*Instructions for the task*. Look below for the line that contains "At what (x,y)", then copy it and each following line to the end of the records, minus any pictures.

Dataset excerpts:
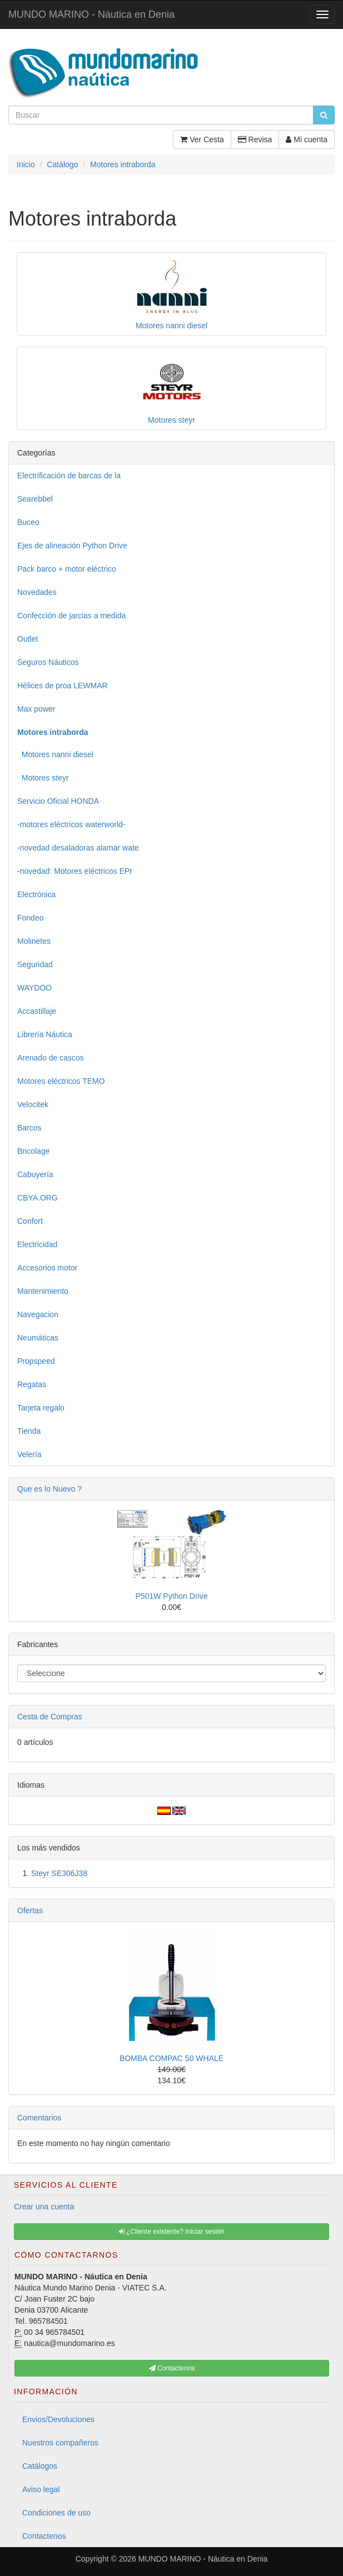  I want to click on Ejes de alineación Python Drive, so click(72, 545).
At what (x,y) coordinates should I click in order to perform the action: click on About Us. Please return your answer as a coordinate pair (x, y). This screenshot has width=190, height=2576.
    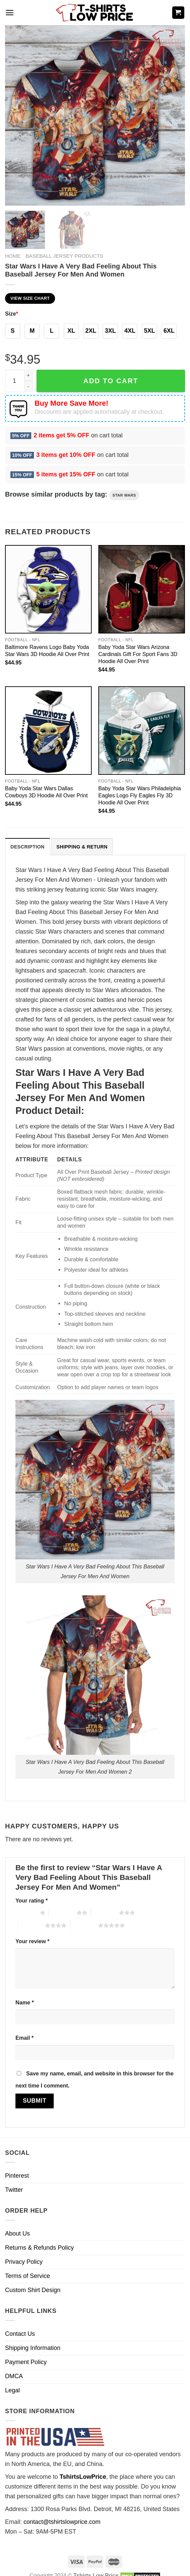
    Looking at the image, I should click on (17, 2233).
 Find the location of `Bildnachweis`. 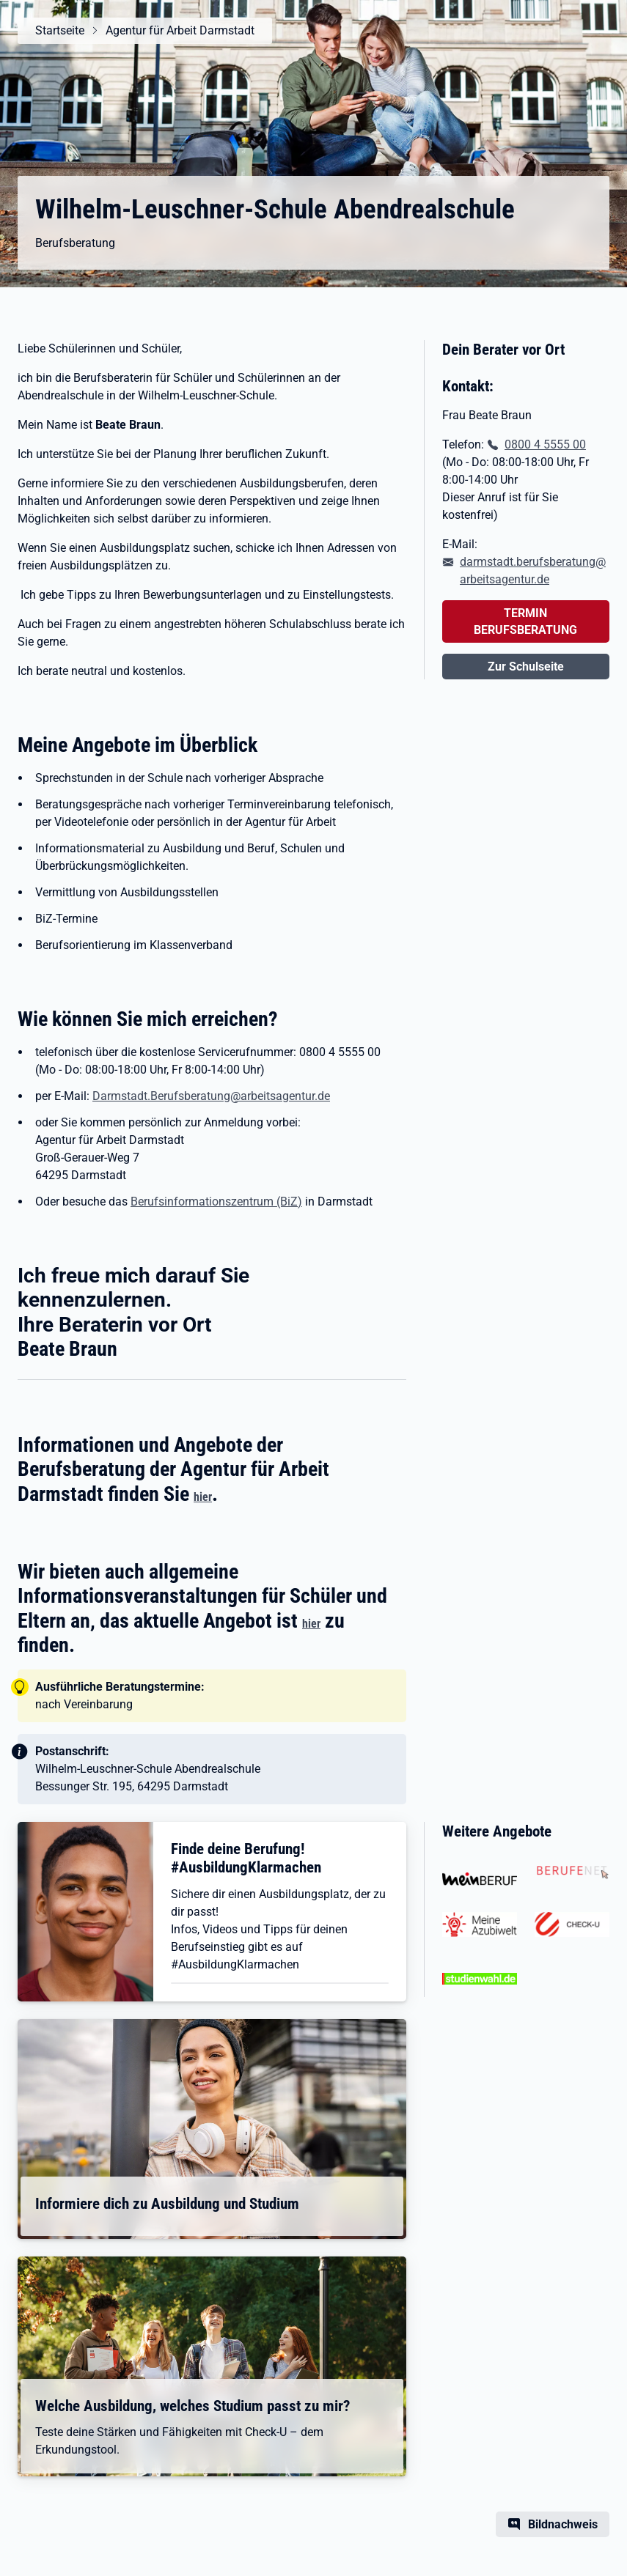

Bildnachweis is located at coordinates (563, 2524).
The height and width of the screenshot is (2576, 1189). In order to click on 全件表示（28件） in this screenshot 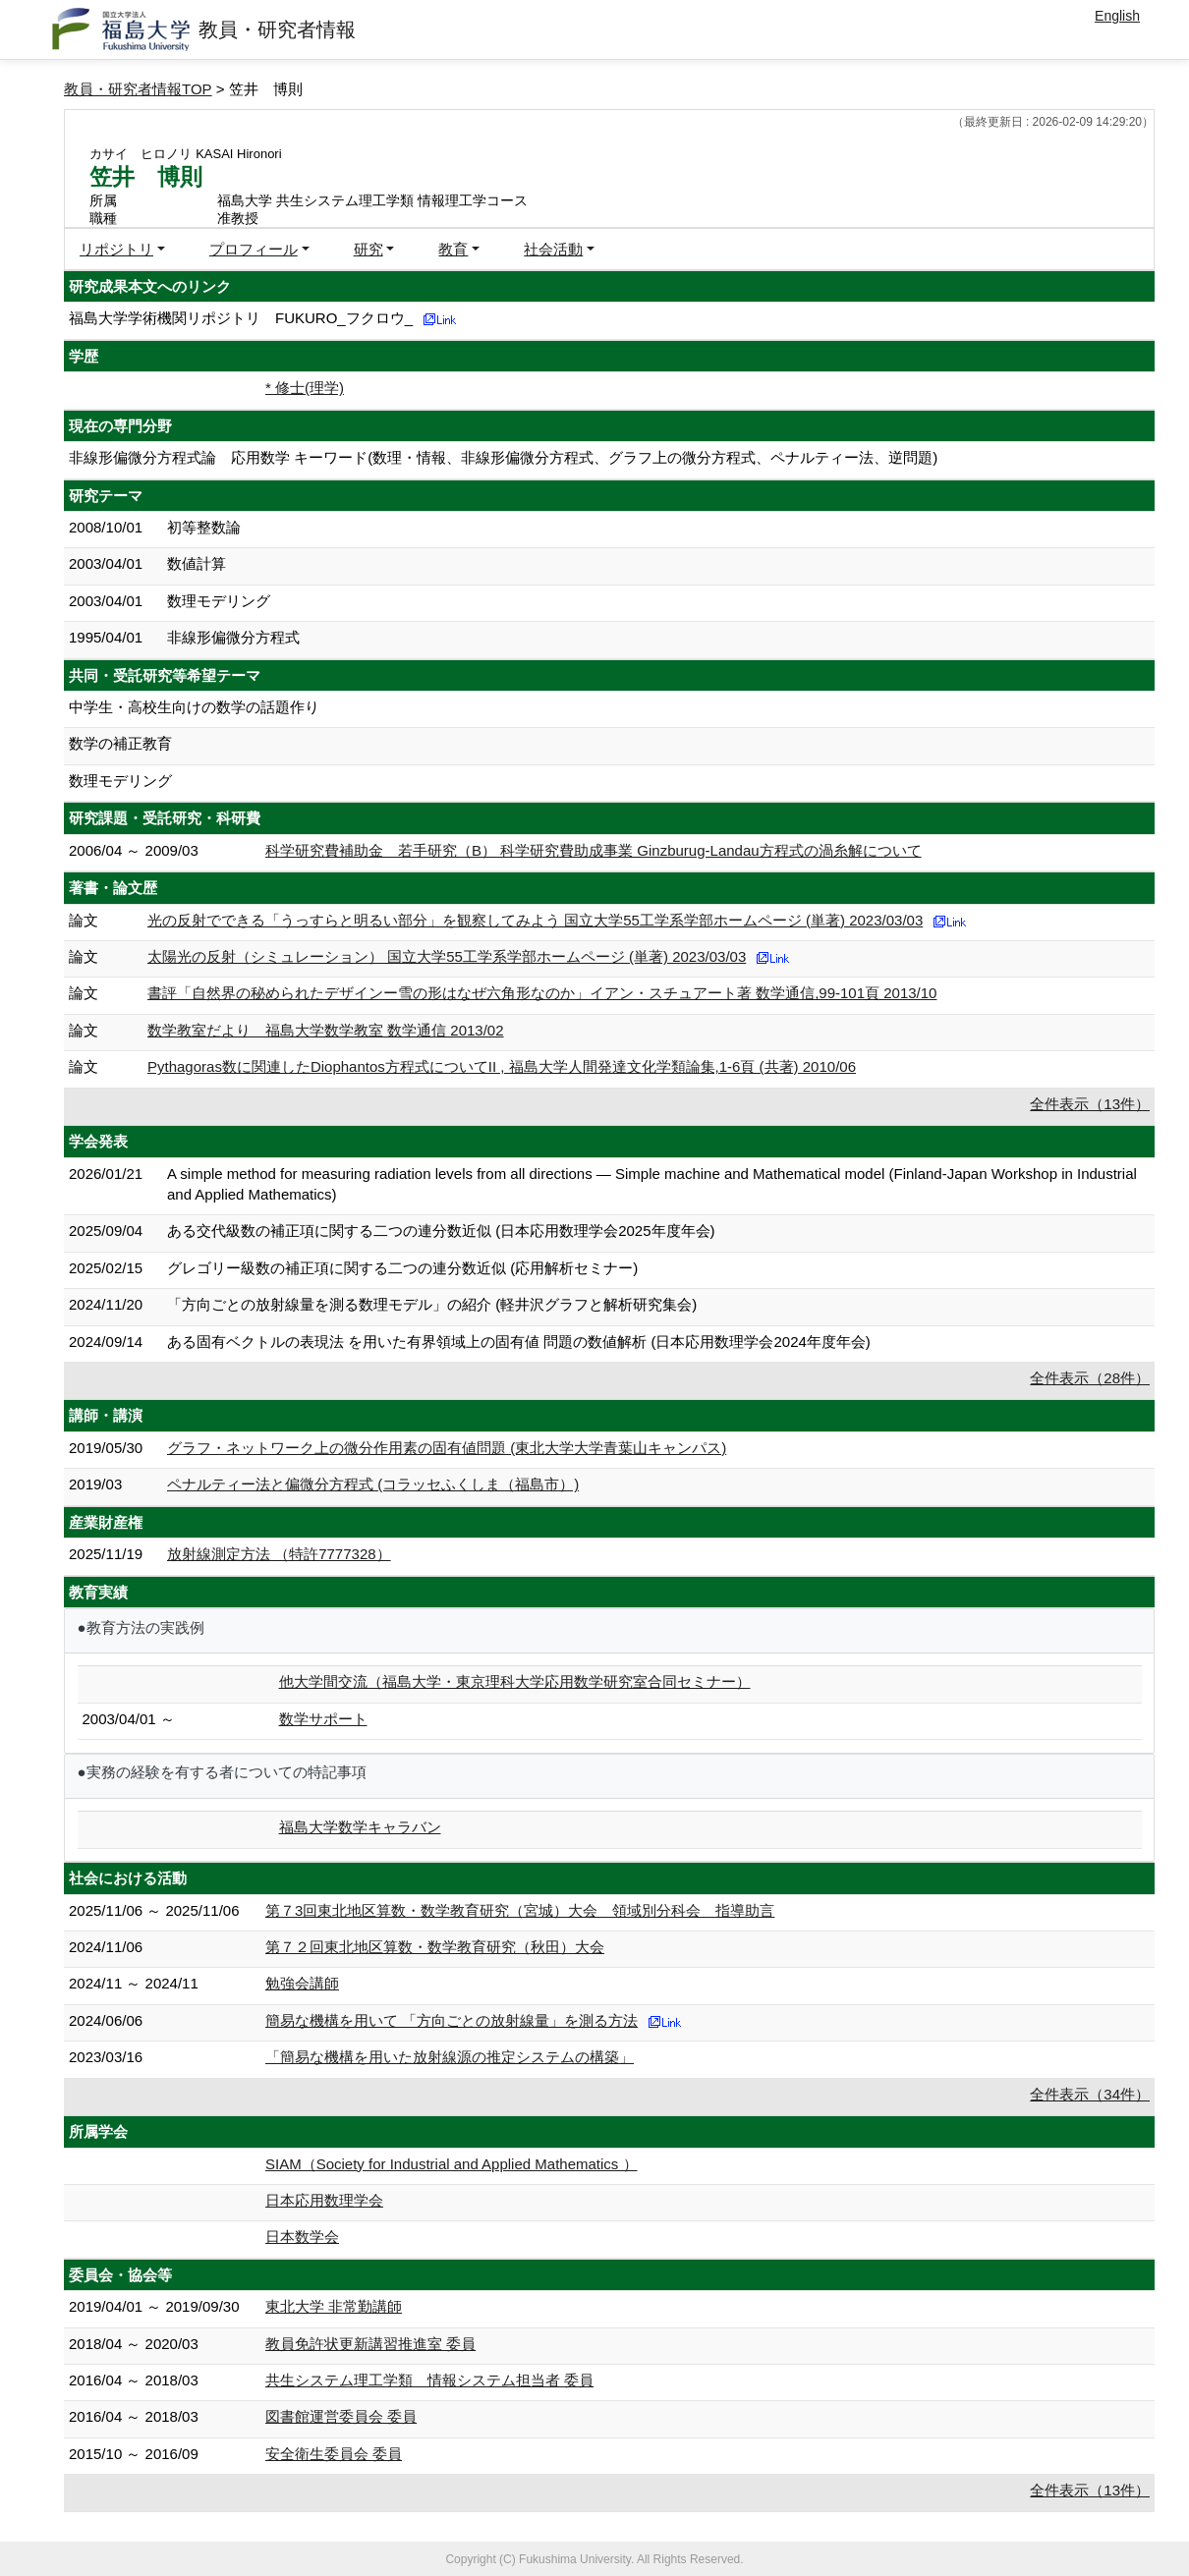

*Final answer*.
At what (x,y) coordinates should I click in order to perform the action: click on About Us. Please return your answer as a coordinate pair (x, y). This screenshot has width=190, height=2576.
    Looking at the image, I should click on (17, 2233).
 Find the location of `Bildnachweis`. 

Bildnachweis is located at coordinates (563, 2524).
The height and width of the screenshot is (2576, 1189). In order to click on 全件表示（28件） in this screenshot 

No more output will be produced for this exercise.